Ever wanted to know what it feels like to have the world at your fingertips?

  • We Say...

    So what is that makes a band special? A dazzling debut and a jaw-dropping live show? Or the capacity to still create great music when you've got supermodels on speed dial, the label is screaming for 'product' and the press is hanging on your every word? For the Strokes in 2003, this was question hanging over them like the sword of Damocles. Having reinvented rock'n'roll for the new century with thirty-six minute exocet Is This It, Manhattan's most talked about quintet suddenly found themselves a victim of their own success. No longer could they get by on their ear for a tune and those so-vintage threads. After eighteen months of being fêted — by the NME at least — as the saviours of rock, the time had come to prove that they really were the natural heirs to a bloodline stretching back to Television.

    No pressure, then.
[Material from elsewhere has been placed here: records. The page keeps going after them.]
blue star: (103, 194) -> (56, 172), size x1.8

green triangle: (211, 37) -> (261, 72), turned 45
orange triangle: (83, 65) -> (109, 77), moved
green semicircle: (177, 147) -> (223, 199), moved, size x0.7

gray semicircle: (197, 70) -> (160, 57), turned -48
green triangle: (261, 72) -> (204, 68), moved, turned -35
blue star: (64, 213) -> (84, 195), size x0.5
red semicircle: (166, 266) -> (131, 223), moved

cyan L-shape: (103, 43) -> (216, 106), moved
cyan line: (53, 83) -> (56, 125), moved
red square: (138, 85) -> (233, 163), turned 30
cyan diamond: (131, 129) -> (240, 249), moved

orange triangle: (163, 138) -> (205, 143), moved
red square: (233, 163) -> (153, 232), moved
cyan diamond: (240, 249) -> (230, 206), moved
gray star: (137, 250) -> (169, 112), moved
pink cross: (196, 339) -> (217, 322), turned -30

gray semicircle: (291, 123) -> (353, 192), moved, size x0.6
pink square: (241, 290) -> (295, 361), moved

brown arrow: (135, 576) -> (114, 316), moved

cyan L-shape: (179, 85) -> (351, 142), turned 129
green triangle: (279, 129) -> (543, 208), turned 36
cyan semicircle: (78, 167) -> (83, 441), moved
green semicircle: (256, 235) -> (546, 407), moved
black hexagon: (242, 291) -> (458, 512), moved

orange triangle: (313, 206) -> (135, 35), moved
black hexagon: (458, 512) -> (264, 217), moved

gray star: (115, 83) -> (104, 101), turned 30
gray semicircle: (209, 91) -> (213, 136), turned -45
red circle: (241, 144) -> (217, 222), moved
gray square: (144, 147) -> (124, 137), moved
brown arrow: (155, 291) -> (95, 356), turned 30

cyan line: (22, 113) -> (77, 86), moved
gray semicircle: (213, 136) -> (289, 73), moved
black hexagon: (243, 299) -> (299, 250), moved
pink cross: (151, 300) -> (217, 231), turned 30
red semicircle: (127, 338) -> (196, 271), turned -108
Yet four years on from its release, their achievement with Room On Fire becomes all the more remarkable. An irascible, hungover journey into the eye of pop stardom, the record drips with anger and frustration. Somewhere along the way their art had been compromised by both their own success and those blue chip good looks (pictures from the time see the band radiating a surliness not seen since the early Stones), and they were going to tell us about it.

    Opener "What Ever Happened?" finds Julian Cassablancas grumbling "I wanna be forgotten/ And I don't wanna be reminded"; on "You Talk Way Too Much" he delivers the title with the froideur of a coked-up Jagger. When he sees off the wired reggae of "Automatic Stop" with the withering non sequiteur "I'm not your friend/ I never was," you can almost hear the distraught fan blubbing as they make their way for the door. It's icy, remorseless stuff — proof, after all, of David Bowie's claims in "Fame" that success "puts you where things are hollow."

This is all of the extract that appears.